Seit dem Ende ihrer aktiven Polit-Karriere im Jahr 2001 hat die Demokratin fünf Bestseller geschrieben und führt erfolgreich eine Beraterfirma – unter anderem mit Joschka Fischer.

 

"Nur einen Tweet vom Ende der NATO entfernt"

Und jetzt?

Jetzt, so der nüchterne Befund der Veteranen, drehe sich das Rad rückwärts. "Die Leute graben in den Friedhöfen des Nationalismus", sagt Fischer; und auch Albright spricht von "Hypernationalismus": Vor 30 Jahren sei Ungarns Premier Orbán "jedermanns liebster Dissident gewesen", heute zähle er zur Autokratenriege. Wie das sein kann, 30 Jahre nach dem Mauerfall? "Wir waren verblendet", sagt Albright selbstkritisch. "Wir haben uns nur mit den Eliten im Osten beschäftigt, den einfachen Leuten nicht zugehört." Fischer sieht das ähnlich. "Wenn es dem Esel zu gut geht, dann tanzt er auf dem Eis. Die Menschen vergessen, was war."

Die Brechstange, die Haudrauf-Politik, das ist ihre Sache nicht.

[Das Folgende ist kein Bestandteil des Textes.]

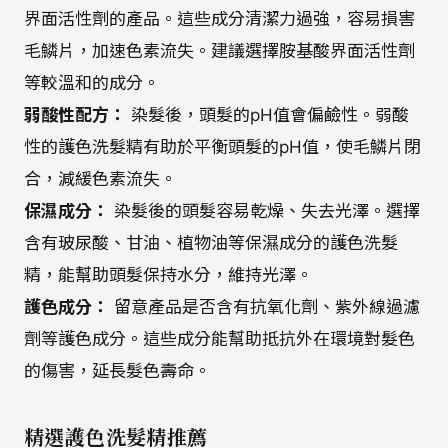
界面活性劑的產品。這些成分清潔力過強，容易損害
毛鱗片，加速色素流失。建議選擇胺基酸界面活性劑
等較溫和的成分。
弱酸性配方：
染髮後，頭髮的pH值會偏鹼性。弱酸
性的護色洗髮精有助於平衡頭髮的pH值，使毛鱗片閉
合，減緩色素流失。
保濕成分：
染髮後的頭髮容易乾燥、失去光澤。選擇
含有玻尿酸、甘油、植物油等保濕成分的護色洗髮
精，能幫助頭髮保持水分，維持光澤。
護色成分：
留意產品是否含有抗氧化劑、紫外線過濾
劑等護色成分。這些成分能幫助抵抗外在環境對髮色
的傷害，延長髮色壽命。
精選護色洗髮精推薦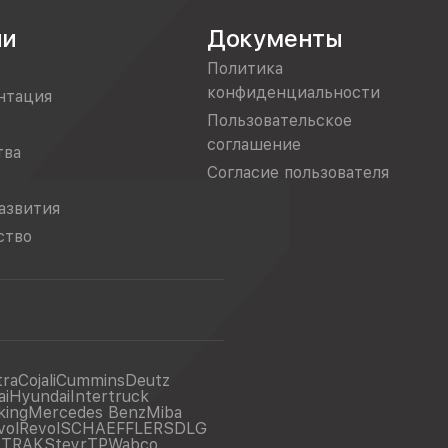
ии
Документы
Политика
конфиденциальности
нтация
Пользовательское
соглашение
тва
Согласие пользователя
азвития
ство
tra
Cojali
Cummins
Deutz
ai
Hyundai
Intertruck
king
Mercedes Benz
Miba
vol
Revol
SCHAEFFLER
SDLG
ITRAK
Steyr
TP
Wabco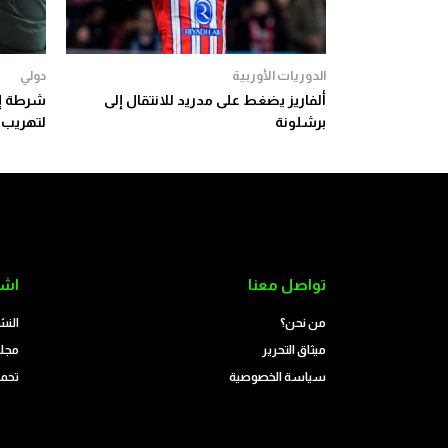
الدوريات الأوربية
دولي
ألفاريز يضغط على مدريد للانتقال إلى
شرطة إس
برشلونة
لتهريب 
تواصل معنا
اشت
من نحن؟
النش
ميثاق التحرير
مجلة
سياسة الخصوصية
تحمي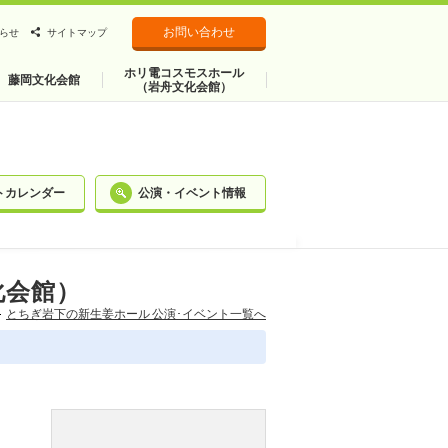
お問い合わせ
らせ
サイトマップ
ホリ電コスモスホール
藤岡文化会館
（岩舟文化会館）
トカレンダー
公演・イベント情報
化会館）
とちぎ岩下の新⽣姜ホール 公演･イベント一覧へ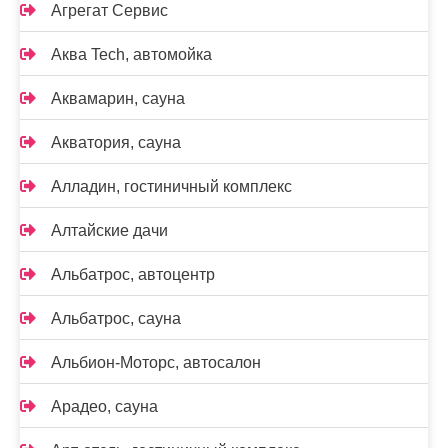
Агрегат Сервис
Аква Tech, автомойка
Аквамарин, сауна
Акватория, сауна
Алладин, гостиничный комплекс
Алтайские дачи
Альбатрос, автоцентр
Альбатрос, сауна
Альбион-Моторс, автосалон
Арадео, сауна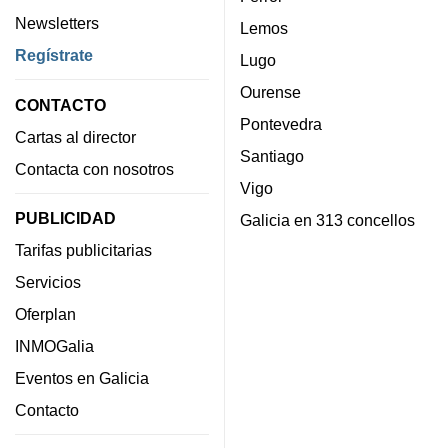
Newsletters
Lemos
Regístrate
Lugo
Ourense
CONTACTO
Pontevedra
Cartas al director
Santiago
Contacta con nosotros
Vigo
PUBLICIDAD
Galicia en 313 concellos
Tarifas publicitarias
Servicios
Oferplan
INMOGalia
Eventos en Galicia
Contacto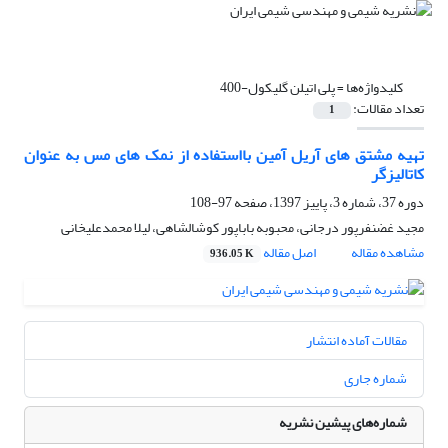
کلیدواژه‌ها =
پلی‌ اتیلن گلیکول-400
تعداد مقالات:
1
تهیه مشتق های آریل آمین بااستفاده از نمک های مس به عنوان
کاتالیزگر
دوره 37، شماره 3، پاییز 1397، صفحه
97-108
مجید غضنفرپور درجانی، محبوبه باباپور کوشالشاهی، لیلا محمدعلیخانی
مشاهده مقاله
اصل مقاله
936.05 K
مقالات آماده انتشار
شماره جاری
شماره‌های پیشین نشریه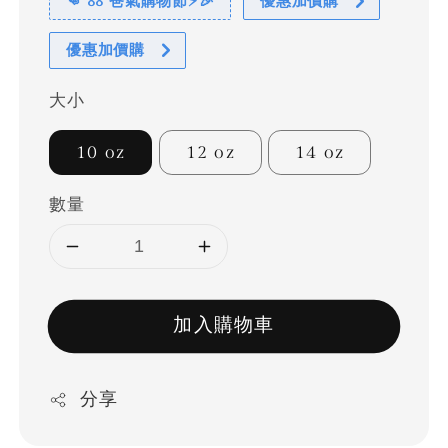
👊 88 爸氣購物節⚡🎉
優惠加價購
優惠加價購
大小
10 oz
12 oz
14 oz
數量
加入購物車
分享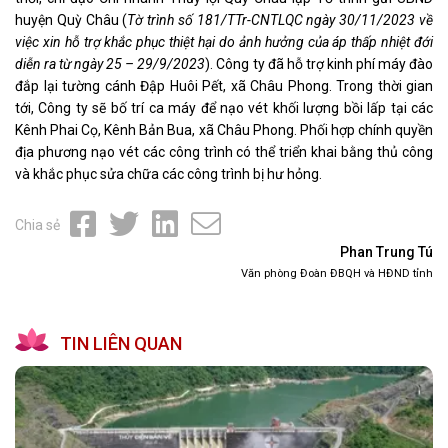
huyện Quỳ Châu (
Tờ trình số 181/TTr-CNTLQC ngày 30/11/2023 về
việc xin hỗ trợ khắc phục thiệt hại do ảnh hưởng của áp thấp nhiệt đới
diễn ra từ ngày 25 – 29/9/2023
). Công ty đã hỗ trợ kinh phí máy đào
đắp lại tường cánh Đập Huôi Pết, xã Châu Phong. Trong thời gian
tới, Công ty sẽ bố trí ca máy để nạo vét khối lượng bồi lấp tại các
Kênh Phai Cọ, Kênh Bản Bua, xã Châu Phong. Phối hợp chính quyền
địa phương nạo vét các công trình có thể triển khai bằng thủ công
và khắc phục sửa chữa các công trình bị hư hỏng.
Chia sẻ
Phan Trung Tú
Văn phòng Đoàn ĐBQH và HĐND tỉnh
TIN LIÊN QUAN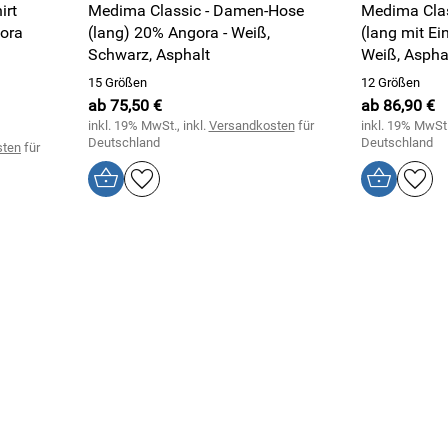
irt
Medima Classic - Damen-Hose
Medima Clas
ora
(lang) 20% Angora - Weiß,
(lang mit Ei
Schwarz, Asphalt
Weiß, Aspha
15 Größen
12 Größen
ab 75,50 €
ab 86,90 €
inkl. 19% MwSt., inkl.
Versandkosten
für
inkl. 19% MwSt.
Deutschland
Deutschland
sten
für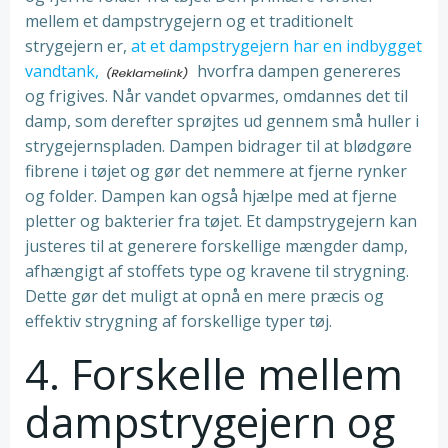
mellem et dampstrygejern og et traditionelt
strygejern er,
at et dampstrygejern har en indbygget
vandtank,
hvorfra dampen genereres
og frigives. Når vandet opvarmes, omdannes det til
damp, som derefter sprøjtes ud gennem små huller i
strygejernspladen. Dampen bidrager til at blødgøre
fibrene i tøjet og gør det nemmere at fjerne rynker
og folder. Dampen kan også hjælpe med at fjerne
pletter og bakterier fra tøjet. Et dampstrygejern kan
justeres til at generere forskellige mængder damp,
afhængigt af stoffets type og kravene til strygning.
Dette gør det muligt at opnå en mere præcis og
effektiv strygning af forskellige typer tøj.
4. Forskelle mellem
dampstrygejern og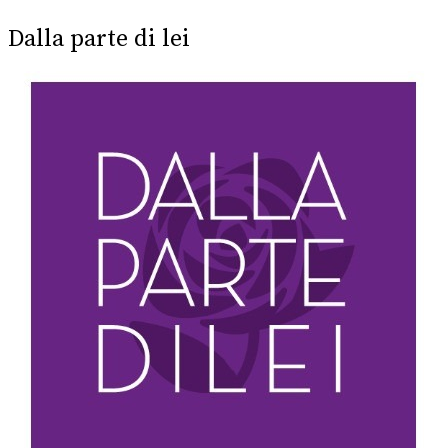
Dalla parte di lei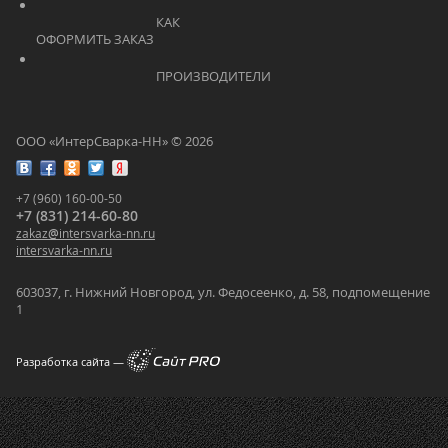
			    		КАК 
ОФОРМИТЬ ЗАКАЗ			    	
			    		ПРОИЗВОДИТЕЛИ			    	
ООО «ИнтерСварка-НН» © 2026
+7 (960) 160-00-50
+7 (831) 214-60-80
zakaz
@
intersvarka-nn.ru
intersvarka-nn.ru
603037, г. Нижний Новгород, ул. Федосеенко, д. 58, подпомещение
1
Разработка сайта —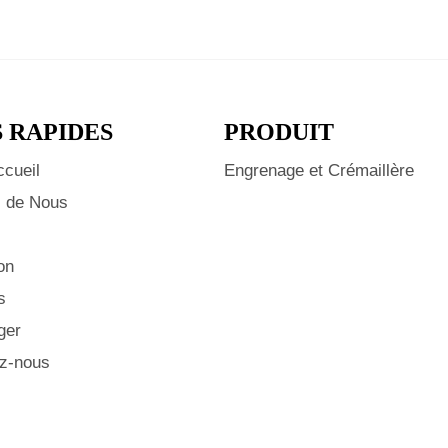
S RAPIDES
PRODUIT
ccueil
Engrenage et Crémaillère
 de Nous
on
s
ger
z-nous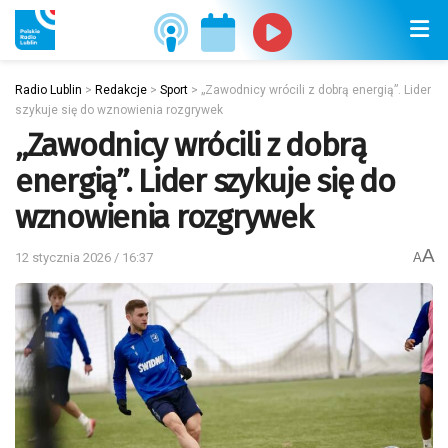
Radio Lublin
>
Redakcje
>
Sport
>
„Zawodnicy wrócili z dobrą energią”. Lider
szykuje się do wznowienia rozgrywek
„Zawodnicy wrócili z dobrą
energią”. Lider szykuje się do
wznowienia rozgrywek
A
12 stycznia 2026 / 16:37
A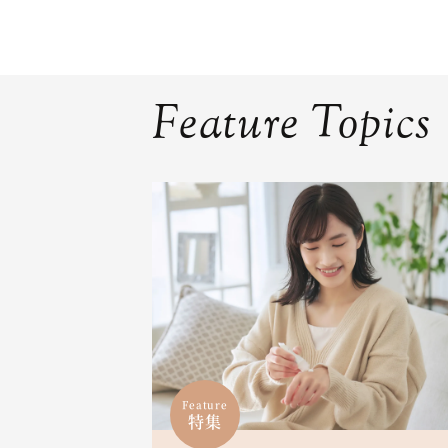
Feature Topics
Feature
特集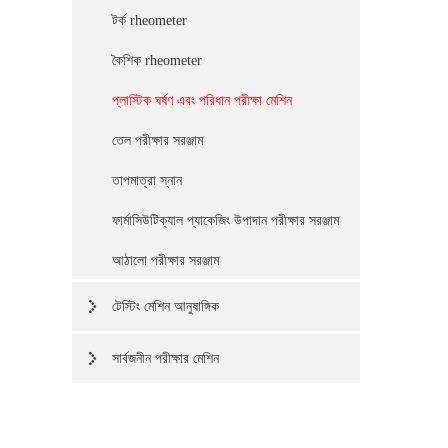
টর্ক rheometer
কৈশিক rheometer
প্লাস্টিক ঘর্ষণ এবং পরিধান পরীক্ষা মেশিন
তেল পরীক্ষার সরঞ্জাম
তাপমাত্রা স্নান
ফার্মাসিউটিক্যাল প্যাকেজিং উপাদান পরীক্ষার সরঞ্জাম
আঠালো পরীক্ষার সরঞ্জাম
টেস্টিং মেশিন আনুষাঙ্গিক
সার্বজনীন পরীক্ষার মেশিন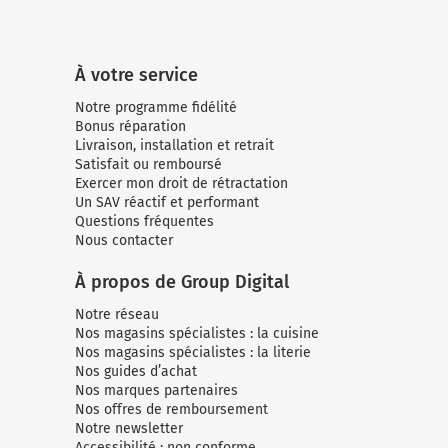
À votre service
Notre programme fidélité
Bonus réparation
Livraison, installation et retrait
Satisfait ou remboursé
Exercer mon droit de rétractation
Un SAV réactif et performant
Questions fréquentes
Nous contacter
À propos de Group Digital
Notre réseau
Nos magasins spécialistes : la cuisine
Nos magasins spécialistes : la literie
Nos guides d’achat
Nos marques partenaires
Nos offres de remboursement
Notre newsletter
Accessibilité : non conforme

Hier sitzen zwei, wie es sie heute kaum mehr gibt: Politiker, die leise Diplomatie der Polterei vorziehen. Nur logisch, dass man da schnell auf Donald Trump kommt. "Ich habe nie zu träumen gewagt, dass ein US-Präsident die NATO hinterfragt", sagt Fischer. "Wir sind nur einen Tweet vom Ende der NATO entfernt." Das sorgt zwar für Lacher, aber ist durchaus ernst gemeint.

Denn dass hier politische Expertise sitzt, muss auch klar sein. Sowohl Fischer als auch Albright beraten seit Jahren Politik und Wirtschaft auf höchster Ebene, teilweise auch gemeinsam. Die beiden wissen also nicht nur, was politisch wichtig war, sondern auch, was wichtig ist. Oder zumindest wäre.

Was das ist? "Wenn wir die NATO erhalten wollen, muss Europa endlich zu einer echten Macht werden", sagt Fischer. Denn neben Trump würde auch Russland für Instabilität sorgen, dazu klopfe China an unsere Türen.

Von Türen spricht auch Albright, allerdings in anderem Sinne. "Wir bauen alle gerne Zäune"; dagegen sei ja auch nichts zu sagen. "Aber es ist wichtig, eine Tür einzubauen und hie und da die Nachbarn zum Barbecue einzuladen", sagt sie. Dabei greift sie zu ihrer Brosche. Vielleicht ja auch mit Absicht.